• ABOUT THIS EXERCISE: Give all of the data again exactly as written, omitting every image.

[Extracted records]

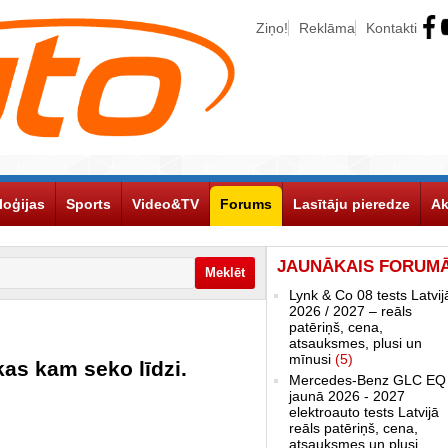
Ziņo!
Reklāma
Kontakti
loģijas
Sports
Video&TV
Forums
Lasītāju pieredze
Ak
JAUNĀKAIS FORUM
Lynk & Co 08 tests Latvij
2026 / 2027 – reāls
patēriņš, cena,
atsauksmes, plusi un
mīnusi
(5)
kas kam seko līdzi.
Mercedes-Benz GLC EQ
jaunā 2026 - 2027
elektroauto tests Latvijā
reāls patēriņš, cena,
atsauksmes un plusi,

• REPLY TO THE EXERCISE:
Ziņo!
Reklāma
Kontakti
loģijas
Sports
Video&TV
Forums
Lasītāju pieredze
Ak
JAUNĀKAIS FORUM
Lynk & Co 08 tests Latvij
2026 / 2027 – reāls
patēriņš, cena,
atsauksmes, plusi un
mīnusi
(5)
kas kam seko līdzi.
Mercedes-Benz GLC EQ
jaunā 2026 - 2027
elektroauto tests Latvijā
reāls patēriņš, cena,
atsauksmes un plusi,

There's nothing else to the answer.